Lawyer-Entrepreneurs and Law as an Investment
The investment for most lawyers is three years of uni, a year of law school and several years chipping away at the bottom of the coal face…
All in the hope of raking in low-risk, peer-pounding partner salaries and, later, possibly large chunks of equity profit. There may be a more exciting alternative however.
For a new breed of lawyer-entrepreneur, the business of law is increasingly being seen as an investment opportunity of a different sort. We’ve heard about the threat of outsourcing and alternative business structures to the current shape of the profession; well these guys are already taking the chisel to it:
ABAJournal: These risk-takers speak a language investors understand. Rather than profits per partner, they talk about market share and return on invested capital. They converse as easily about finance, technology and management as finer points of law. And their enterprises produce steady returns even when unemployment soars and stock markets tank.
Some drive down costs by automating routine legal tasks. Others assemble dedicated teams of lawyers for in-house legal departments to draft simple contracts, review documents and conduct research. Still others use proprietary models to predict probable outcomes in complex commercial litigation, then contract to finance the most promising cases, freeing up corporate litigants’ capital for other uses.
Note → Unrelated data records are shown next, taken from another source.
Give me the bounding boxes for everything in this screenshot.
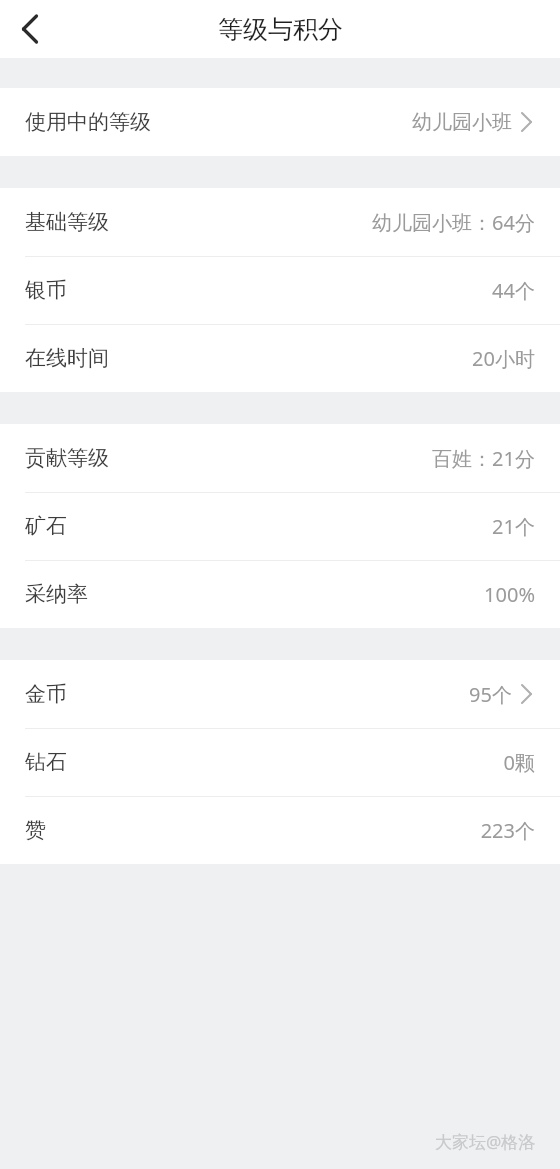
staticText: 金币 — [25, 681, 67, 707]
staticText: 223个 — [480, 817, 535, 844]
staticText: 20小时 — [472, 345, 535, 372]
staticText: 0颗 — [503, 749, 535, 776]
staticText: 21个 — [492, 513, 535, 540]
staticText: 赞 — [25, 817, 46, 843]
staticText: 95个 — [469, 681, 512, 708]
staticText: 矿石 — [25, 513, 67, 539]
staticText: 基础等级 — [25, 209, 109, 235]
staticText: 等级与积分 — [218, 14, 343, 45]
button[interactable]: 金币 — [0, 660, 560, 728]
button[interactable]: 使用中的等级 — [0, 88, 560, 156]
button[interactable]: 采纳率 — [0, 560, 560, 628]
staticText: 幼儿园小班：64分 — [372, 209, 535, 236]
button[interactable]: 在线时间 — [0, 324, 560, 392]
staticText: 44个 — [492, 277, 535, 304]
staticText: 使用中的等级 — [25, 109, 151, 135]
staticText: 大家坛@格洛 — [435, 1130, 536, 1153]
button[interactable]: 钻石 — [0, 728, 560, 796]
staticText: 百姓：21分 — [432, 445, 535, 472]
button[interactable]: 银币 — [0, 256, 560, 324]
button[interactable]: 矿石 — [0, 492, 560, 560]
staticText: 幼儿园小班 — [412, 110, 512, 135]
staticText: 银币 — [25, 277, 67, 303]
button[interactable]: 基础等级 — [0, 188, 560, 256]
staticText: 100% — [484, 581, 535, 608]
button[interactable]: 赞 — [0, 796, 560, 864]
button[interactable]: Back — [8, 7, 52, 51]
button[interactable]: 贡献等级 — [0, 424, 560, 492]
staticText: 采纳率 — [25, 581, 88, 607]
staticText: 贡献等级 — [25, 445, 109, 471]
staticText: 钻石 — [25, 749, 67, 775]
staticText: 在线时间 — [25, 345, 109, 371]
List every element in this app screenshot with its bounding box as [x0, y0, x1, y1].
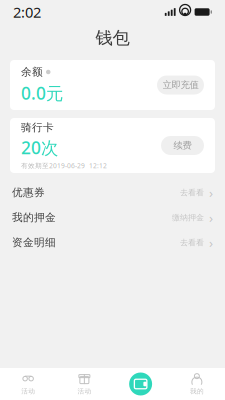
staticText: 我的 — [190, 387, 204, 395]
button[interactable]: 我的押金 — [0, 205, 225, 230]
staticText: 钱包 — [96, 27, 130, 49]
staticText: 资金明细 — [12, 236, 56, 249]
staticText: › — [209, 209, 213, 226]
staticText: 去看看 — [180, 238, 204, 247]
button[interactable]: 我的 — [169, 368, 225, 400]
button[interactable]: 资金明细 — [0, 230, 225, 255]
staticText: 20次 — [21, 136, 58, 159]
staticText: 立即充值 — [162, 79, 198, 91]
staticText: 0.0元 — [21, 82, 63, 104]
staticText: › — [209, 184, 213, 201]
staticText: 2:02 — [13, 2, 41, 22]
staticText: 活动 — [21, 387, 35, 395]
staticText: 续费 — [174, 140, 192, 151]
staticText: 活动 — [77, 387, 91, 395]
button[interactable]: 立即充值 — [157, 76, 204, 94]
button[interactable]: 活动 — [56, 368, 112, 400]
staticText: 优惠券 — [12, 186, 45, 199]
staticText: 余额 — [21, 65, 43, 78]
button[interactable]: 活动 — [0, 368, 56, 400]
staticText: 缴纳押金 — [172, 213, 204, 222]
button[interactable]: 优惠券 — [0, 180, 225, 205]
staticText: 我的押金 — [12, 211, 56, 224]
button[interactable]: 钱包 — [112, 368, 169, 400]
button[interactable]: 续费 — [161, 136, 204, 155]
staticText: 骑行卡 — [21, 121, 54, 134]
staticText: 去看看 — [180, 188, 204, 197]
staticText: 有效期至2019-06-29 12:12 — [21, 161, 107, 170]
staticText: › — [209, 234, 213, 251]
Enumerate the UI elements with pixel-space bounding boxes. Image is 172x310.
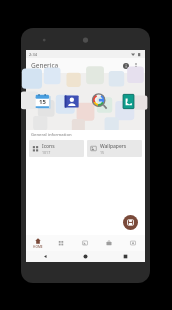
button[interactable]: Navigation tab <box>97 235 121 251</box>
button[interactable]: Navigation tab <box>121 235 145 251</box>
staticText: HOME <box>33 245 43 249</box>
staticText: General information <box>31 132 72 138</box>
staticText: 2:34 <box>29 52 37 57</box>
button[interactable]: Phone <box>120 93 137 110</box>
staticText: 1017 <box>42 150 51 155</box>
button[interactable]: Generica <box>26 58 145 73</box>
button[interactable]: Home <box>65 251 105 262</box>
button[interactable]: More options <box>131 61 141 71</box>
button[interactable]: Wallpapers <box>87 140 142 157</box>
button[interactable]: Back <box>26 251 65 262</box>
button[interactable]: Calendar <box>34 93 51 110</box>
staticText: 15 <box>100 150 105 155</box>
button[interactable]: HOME <box>26 235 49 251</box>
button[interactable]: Contacts <box>63 93 80 110</box>
button[interactable]: Information <box>120 60 131 71</box>
staticText: Wallpapers <box>100 143 127 150</box>
button[interactable]: Navigation tab <box>49 235 73 251</box>
button[interactable]: Search <box>91 93 108 110</box>
staticText: 15 <box>39 98 46 106</box>
staticText: Generica <box>31 61 59 70</box>
button[interactable]: Icons <box>29 140 84 157</box>
button[interactable]: Open <box>123 215 138 230</box>
staticText: Icons <box>42 143 55 150</box>
button[interactable]: Navigation tab <box>73 235 97 251</box>
button[interactable]: Recents <box>105 251 145 262</box>
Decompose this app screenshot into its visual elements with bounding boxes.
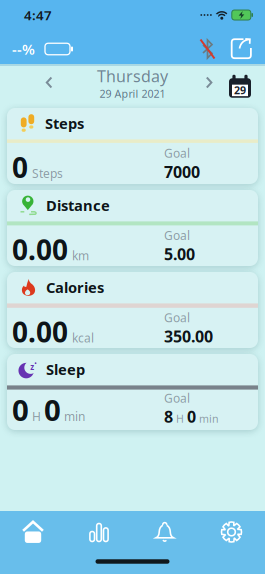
staticText: 350.00 <box>164 326 213 347</box>
button[interactable]: Notifications <box>132 515 198 549</box>
staticText: min <box>199 412 219 426</box>
button[interactable]: Choose date <box>228 72 252 98</box>
button[interactable]: Settings <box>198 515 265 549</box>
staticText: Steps <box>45 114 84 133</box>
staticText: 5.00 <box>164 243 195 264</box>
staticText: min <box>64 408 85 424</box>
staticText: --% <box>12 39 35 59</box>
staticText: Goal <box>164 310 190 326</box>
button[interactable]: Home <box>0 515 66 549</box>
staticText: Goal <box>164 145 190 161</box>
staticText: Goal <box>164 390 190 406</box>
staticText: 7000 <box>164 161 200 182</box>
staticText: 0 <box>12 390 29 429</box>
staticText: kcal <box>72 330 94 346</box>
button[interactable]: Statistics <box>66 515 132 549</box>
staticText: Distance <box>46 196 110 215</box>
button[interactable]: Previous day <box>39 72 61 94</box>
staticText: H <box>176 412 184 426</box>
staticText: Calories <box>46 278 104 297</box>
staticText: z <box>30 362 34 372</box>
button[interactable]: Next day <box>199 72 221 94</box>
staticText: Thursday <box>97 65 168 86</box>
staticText: Steps <box>32 166 63 181</box>
staticText: 0 <box>187 406 196 427</box>
staticText: H <box>32 408 41 424</box>
staticText: 0.00 <box>12 313 68 350</box>
staticText: Goal <box>164 227 190 243</box>
staticText: 0.00 <box>12 231 68 268</box>
staticText: 0 <box>12 149 28 186</box>
staticText: 8 <box>164 406 173 427</box>
staticText: 29 April 2021 <box>100 86 166 101</box>
button[interactable]: Share <box>229 37 254 61</box>
staticText: km <box>72 248 89 264</box>
staticText: 29 <box>234 83 246 97</box>
staticText: 4:47 <box>24 6 52 24</box>
staticText: 0 <box>44 390 61 429</box>
staticText: Sleep <box>46 360 85 379</box>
Who does this matter most to – the people who will be most affected by dramatic changes in the structure of their profession. i.e. lawyers with most of their career ahead of them. So check out the article and get up to speed.










September 12, 2010
This is a great post that will certainly have ramifications among big law firms. It seems as though the legal profession we have come to know, will be changing in the upcoming years. This entrepreneurial approach to law could see a serious increase in the near future. It will be interesting to see what this new class of lawyer-entrepreneurs is capable of.